Movie Confusion? Have Your Grandchild Explain, Smaug’s Desolation.

Ed, my neighbor next door, admitted that it was a twist of fate that sat us beside each other at the movie theatre. Both of us had grandchildren staying for the holidays. Our grandchildren wanted to see, ‘The Hobbit: The Desolation of Smaug.’ What I knew about the Hobbit would have left a thimble empty.

Ed expected me to have read the 1937 novel, ‘The Hobbit,’ by J. R. R. Tolkien. He doesn’t read books, but because I do read books, he seemed to think that, I should have read it. I think, ‘The Hobbit,’ must be a long and involved book. It is taking three movies to adapt the book to film. I don’t read lengthy and complicated fantasy books. I read, ‘Westerns’, usually neither complicated nor lengthy fiction.  

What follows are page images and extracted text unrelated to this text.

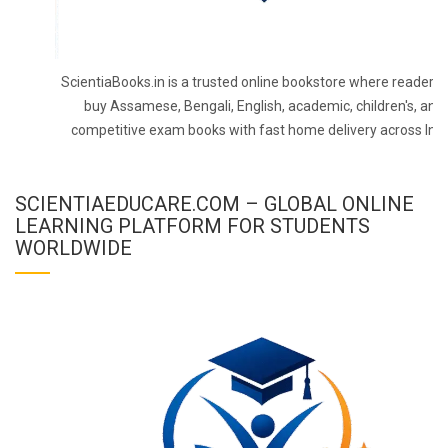
ScientiaBooks.in is a trusted online bookstore where readers 
buy Assamese, Bengali, English, academic, children's, and
competitive exam books with fast home delivery across Indi
SCIENTIAEDUCARE.COM – GLOBAL ONLINE
LEARNING PLATFORM FOR STUDENTS
WORLDWIDE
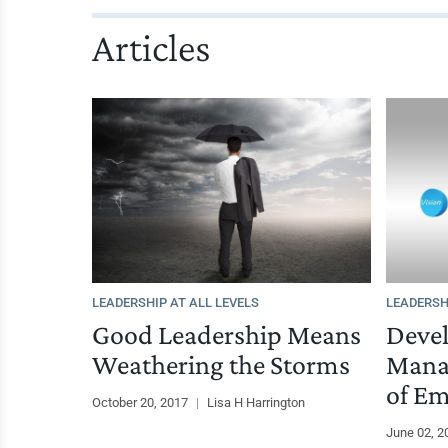
Articles
LEADERSHIP AT ALL LEVELS
LEADERSH
Good Leadership Means
Deve
Weathering the Storms
Mana
of Em
October 20, 2017
|
Lisa H Harrington
June 02, 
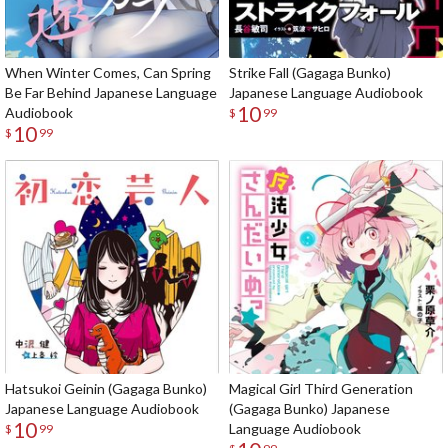
When Winter Comes, Can Spring
Strike Fall (Gagaga Bunko)
Be Far Behind Japanese Language
Japanese Language Audiobook
10
Audiobook
$
99
10
$
99
Hatsukoi Geinin (Gagaga Bunko)
Magical Girl Third Generation
Japanese Language Audiobook
(Gagaga Bunko) Japanese
10
Language Audiobook
$
99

Our grandkids had seen the first movie of ‘The Hobbit,’ which was called, ‘An Unexpected Journey.’ They both understood far more than Ed and I, about what was going on in the beginning of, ‘The Desolation of Smaug.’ I liked the three-d presentation of the movie but, Ed took offense to decapitated heads of Orcs that went sailing by him. Our grandkids understood about the group of dwarfs, the wizard Gandalf, Wood Elves, Bilbo the Hobbit, and Smaug the sleeping dragon.

Apparently, another movie will conclude the Hobbit book. Neither Ed nor I will be, as excited as, our grandkids to see it. For Ed and me, the movie was a perpetual confusion of endless characters, and action. We thought the dragon Smaug was silly, but we are not kids or full of imagination.

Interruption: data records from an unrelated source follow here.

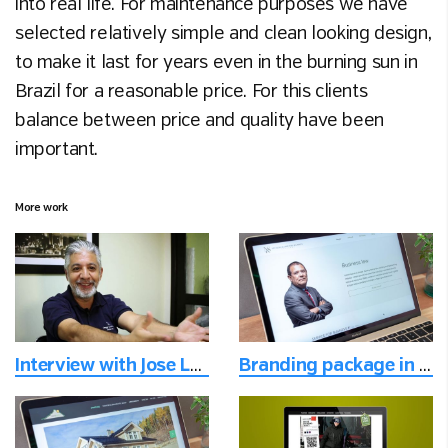
into real life. For maintenance purposes we have
selected relatively simple and clean looking design,
to make it last for years even in the burning sun in
Brazil for a reasonable price. For this clients
balance between price and quality have been
important.
More work
Interview with Jose Luis
Branding package in the digital age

Ed asked that since I have seen the movie will I now read the book. I had to confess that I’m not interested. I realize that is what many think when it comes to reading the Bible. It seems to them that the Bible is to too long and too complicated with endless different characters. The Bible can seem intimidating with its two parts divided into so many books. The Old Testament has thirty-nine books, and the New Testament twenty-seven, but the sixty-six books do have one focus, Jesus Christ. The Old Testament points to the coming of Christ. The New Testament tells of Christ’s coming and His blessing for now and forever.

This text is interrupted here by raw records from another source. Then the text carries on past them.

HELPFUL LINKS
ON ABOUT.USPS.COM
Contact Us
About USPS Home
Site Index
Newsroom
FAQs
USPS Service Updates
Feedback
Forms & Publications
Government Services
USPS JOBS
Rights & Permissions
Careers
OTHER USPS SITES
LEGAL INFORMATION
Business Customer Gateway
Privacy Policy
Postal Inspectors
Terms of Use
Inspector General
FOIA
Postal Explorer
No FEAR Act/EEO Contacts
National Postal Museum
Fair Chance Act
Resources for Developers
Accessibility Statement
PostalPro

The Bible was written that we might believe that Jesus is the Christ, the Savior, from God, and that by believing we might have life in His name. The Bible’s message is a true message that we may well not want to hear. We do need a God given Savior, who saves us from ourselves. We do not like to admit sin rubs ourselves and our world raw.

Marion Soards wrote that Jesus Christ is not a fabrication: “He is not faster than a speeding bullet – a hand-held spear pierced his side. He is not more powerful than a locomotive – he dropped under the weight of the cross. He is not able to leap tall buildings in a single bound – he didn’t even come down off the cross where, nailed up, he bled and died.” Jesus laid down the privilege, position, and power of heaven to become a willing servant of God. He was willing to sacrifice himself so that love could overcome evil for all.